Delores KnippCongratulations to research professor Delores Knipp, who has been selected to give the 2017 CEDAR Prize Lecture. Knipp is receiving the honor for her space weather research “unraveling the physical connection between shock-led interplanetary coronal mass ejections (ICMEs) and the subsequent response in the neutral thermosphere."

CEDAR, the Coupling, Energetics and Dynamics of Atmospheric Regions program, is a National Science Foundation initiative that provides funding to engineers and scientists investigating the make-up and behavior of the middle and upper atmosphere, which extends 6,000 miles above Earth’s surface. This region where the tenuous atmosphere links to space is also home to orbiting military, communications, and research satellites. Even the low concentrations of atmospheric gases can be significantly impacted by radiation and storms from the sun.

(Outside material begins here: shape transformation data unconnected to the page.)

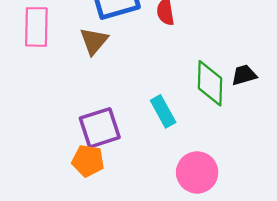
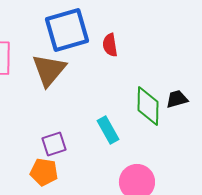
brown triangle: (94, 41) -> (49, 70), size x1.4
purple square: (100, 128) -> (54, 144), size x0.7

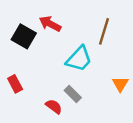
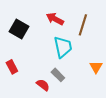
red arrow: (50, 24) -> (55, 19), moved
cyan trapezoid: (79, 59) -> (63, 47), turned -55

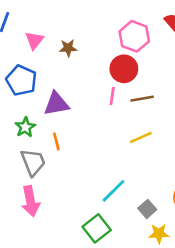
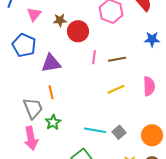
red circle: (124, 69) -> (78, 31), moved
green star: (25, 127) -> (53, 122), moved
cyan line: (114, 191) -> (95, 130), turned 55
gray square: (147, 209) -> (119, 132), moved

The application of Knipp’s research is in forecasting low orbit satellite drag effects for collision avoidance. She recently received international attention for work showing Earth’s atmosphere consistently counteracts high altitude temperature spikes of hundreds of degrees that are caused by strong solar storms. Building on work of earlier scientists, Knipp and her team of graduate students determined the energy from extreme storms lead to unanticipatedly intense emissions from the trace chemical nitric oxide in the atmosphere, which results in rapid cooling.

Her research also earned wide notice last year for a paper on a 1967 solar storm that nearly took the US to the brink of war.

Multiple peers in the scientific community nominated Knipp for the Prize Lecture. She will deliver it at CEDAR’s Summer Workshop, set for June in Keystone, Colorado.